The drawing shows a version of the loop-the-loop trick for a small car. If the car is given an initial speed of 4.2 m/s, what is the largest value that the radius r can have if the car is to remain in contact with the circular track at all times?
To determine the largest value that the radius r can have for the car to remain in contact with the circular track, we need to analyze the forces acting on the car at the highest point of the loop-the-loop.

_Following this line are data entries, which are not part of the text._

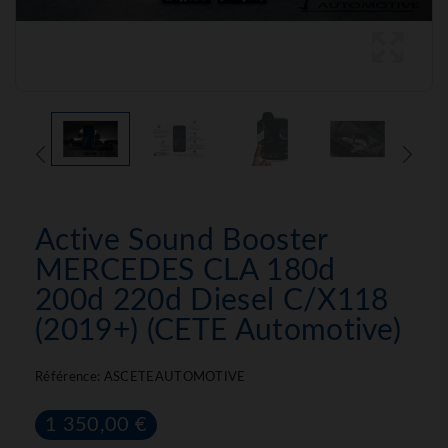
Active Sound Booster
MERCEDES CLA 180d
200d 220d Diesel C/X118
(2019+) (CETE Automotive)
Référence:
ASCETEAUTOMOTIVE
1 350,00 €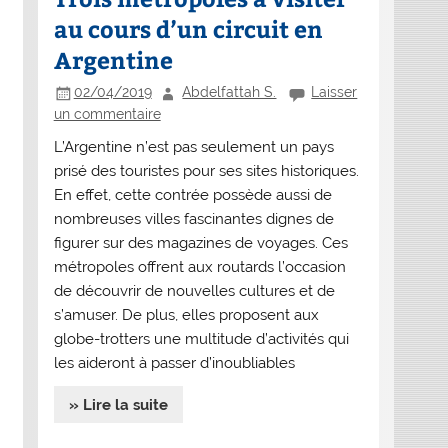
au cours d’un circuit en
Argentine
02/04/2019
Abdelfattah S.
Laisser
un commentaire
L’Argentine n’est pas seulement un pays
prisé des touristes pour ses sites historiques.
En effet, cette contrée possède aussi de
nombreuses villes fascinantes dignes de
figurer sur des magazines de voyages. Ces
métropoles offrent aux routards l’occasion
de découvrir de nouvelles cultures et de
s’amuser. De plus, elles proposent aux
globe-trotters une multitude d’activités qui
les aideront à passer d’inoubliables
» Lire la suite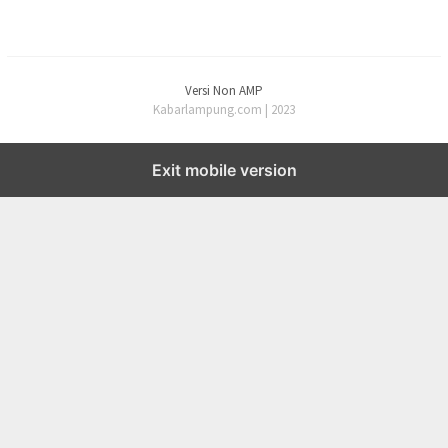
Versi Non AMP
Kabarlampung.com | 2023
Exit mobile version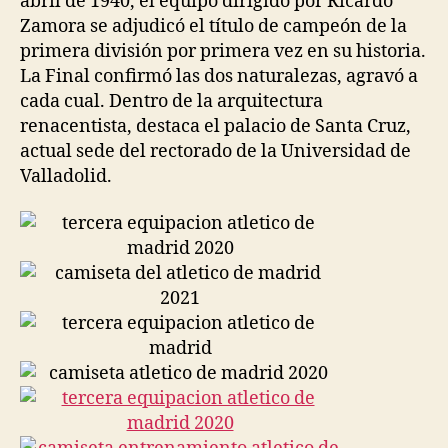
abril de 1940, el equipo dirigido por Ricardo
Zamora se adjudicó el título de campeón de la
primera división por primera vez en su historia.
La Final confirmó las dos naturalezas, agravó a
cada cual. Dentro de la arquitectura
renacentista, destaca el palacio de Santa Cruz,
actual sede del rectorado de la Universidad de
Valladolid.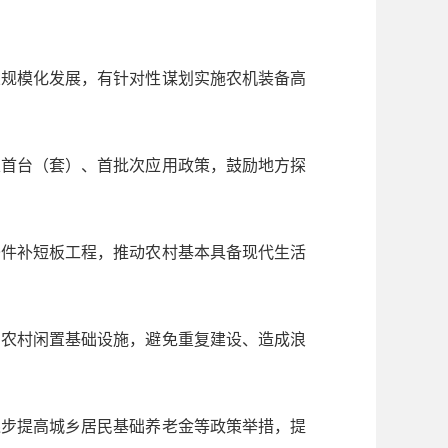
规模化发展，有针对性谋划实施农机装备高
首台（套）、首批次应用政策，鼓励地方探
件补短板工程，推动农村基本具备现代生活
农村闲置基础设施，避免重复建设、造成浪
步提高城乡居民基础养老金等政策举措，提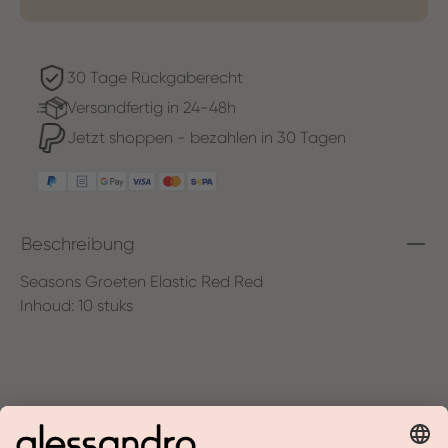
30 Tage Rückgaberecht
Versandfertig in 24-48h
Jetzt shoppen - bezahlen in 30 Tagen
Beschreibung
Seasons Groeten Elastic Red Red
Inhoud: 10 stuks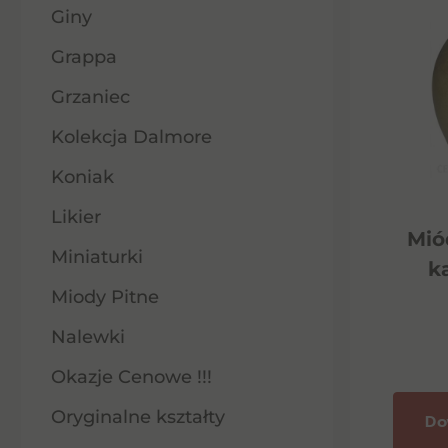
Giny
Grappa
Grzaniec
Kolekcja Dalmore
Koniak
Likier
Mió
Miniaturki
k
Miody Pitne
Nalewki
Okazje Cenowe !!!
Oryginalne kształty
Do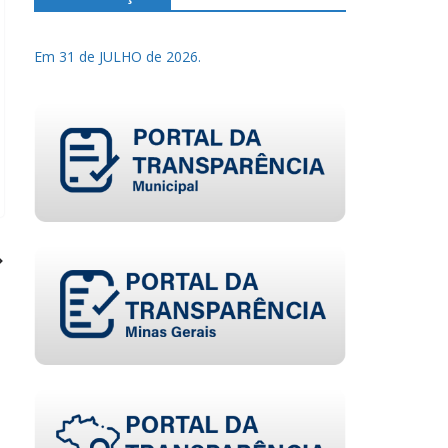
Em 31 de JULHO de 2026.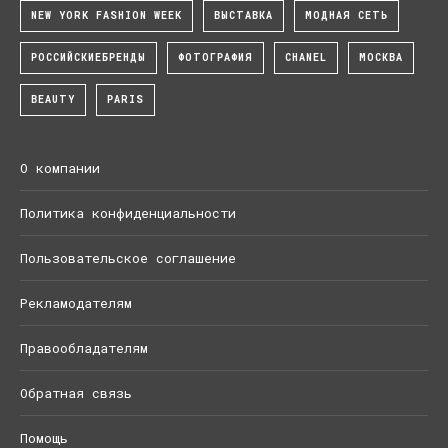
NEW YORK FASHION WEEK
ВЫСТАВКА
МОДНАЯ СЕТЬ
РОССИЙСКИЕБРЕНДЫ
ФОТОГРАФИЯ
CHANEL
МОСКВА
BEAUTY
PARIS
О компании
Политика конфиденциальности
Пользовательское соглашение
Рекламодателям
Правообладателям
Обратная связь
Помощь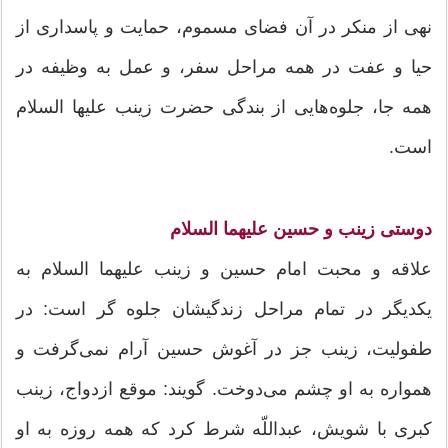
نهی از منکر در آن فضای مسموم، حمایت و پاسداری از
حیا و عفت در همه مراحل سفر، و عمل به وظیفه در
همه جا، جلوه‌هایی از بندگی حضرت زینب علیها السلام
است.
دوستی زینب و حسین علیهما السلام
علاقه و محبت امام حسین و زینب علیهما السلام به
یکدیگر در تمام مراحل زندگیشان جلوه گر است: در
طفولیت، زینب جز در آغوش حسین آرام نمی‌گرفت و
همواره به او چشم می‌دوخت. گویند: موقع ازدواج، زینب
کبری با شویش، عبداللّه شرط کرد که همه روزه به او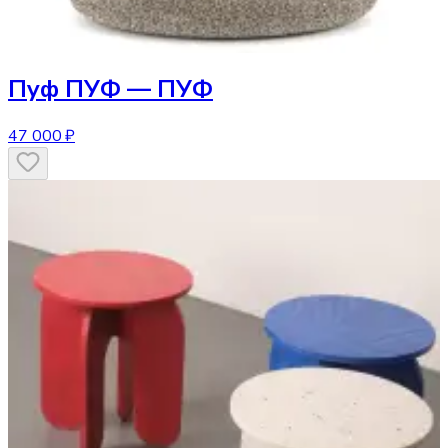
Пуф
ПУФ — ПУФ
47 000 ₽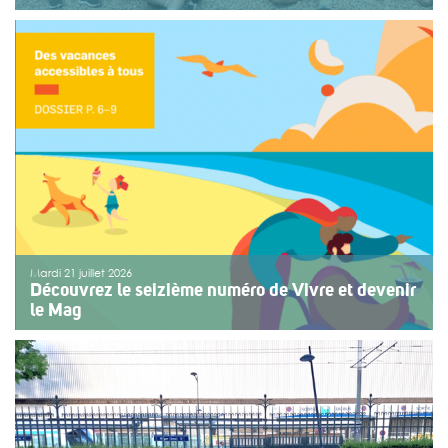
Une organisation collective au service de l’inclusion
Depuis sept ans, l’association ouvre le premier jour des
fêtes de Bayonne à une structure accompagnant des
enfants ou des adolescents en situation de handicap
ou de fragilité. Cette année, le choix […]
>>
Lire la suite
Mardi 21 juillet 2026
Découvrez le seizième numéro de Vivre et devenir
le Mag
Le numéro du mois de juillet 2026 de Vivre et devenir, Le
Mag, vient de paraître. Le dossier central se concentre
sur les vacances pour tous. Vivre et devenir a lancé un
plan d’action afin de rendre les vacances accessibles
[…]
>>
Lire la suite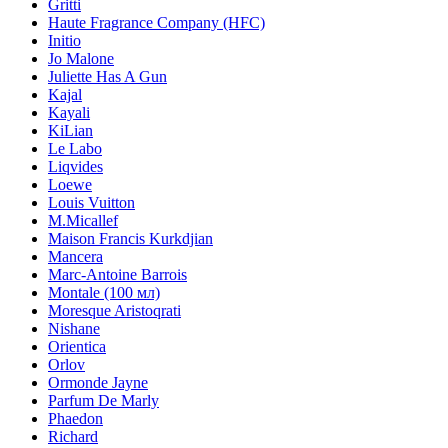
Gritti
Haute Fragrance Company (HFC)
Initio
Jo Malone
Juliette Has A Gun
Kajal
Kayali
KiLian
Le Labo
Liqvides
Loewe
Louis Vuitton
M.Micallef
Maison Francis Kurkdjian
Mancera
Marc-Antoine Barrois
Montale (100 мл)
Moresque Aristoqrati
Nishane
Orientica
Orlov
Ormonde Jayne
Parfum De Marly
Phaedon
Richard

At the highest point, the car experiences the following forces:
1. Gravitational force (mg) acting downward.
2. Normal force (N) acting perpendicular to the track.
3. Centripetal force (F_c) acting inward toward the center of the circular path.
For the car to remain in contact with the track, the sum of these forces at the highest point must be equal to or greater than zero.
The gravitational force and the normal force can be calculated as follows:
Gravitational force: mg,
Normal force: N = mg.
The centripetal force acting inward is given by:
F_c = m(v^2 / r),
where m is the mass of the car, v is the car's velocity, and r is the radius of the circular track.
By setting the sum of these forces equal to zero, we can solve for the maximum radius r:
mg + mg - m(v^2 / r) ≥ 0.
Combining like terms, we get:
2mg - m(v^2) / r ≥ 0.
Simplifying further:
2mg ≥ m(v^2) / r.
The mass m cancels out from both sides, leaving us with:
2g ≥ v^2 / r.
Rearranging the equation to solve for r, we get:
r ≥ v^2 / (2g),
where g is the acceleration due to gravity (approximately 9.8 m/s^2).
Plugging in the values given:
v = 4.2 m/s,
g = 9.8 m/s^2,
We can calculate the largest value of r:
r ≥ (4.2^2) / (2 * 9.8).
Evaluating the equation:
r ≥ 1.764 / 19.6.
Calculating the result:
r ≥ 0.09 m.
Therefore, the largest value that the radius r can have for the car to remain in contact with the circular track at all times is approximately 0.09 meters.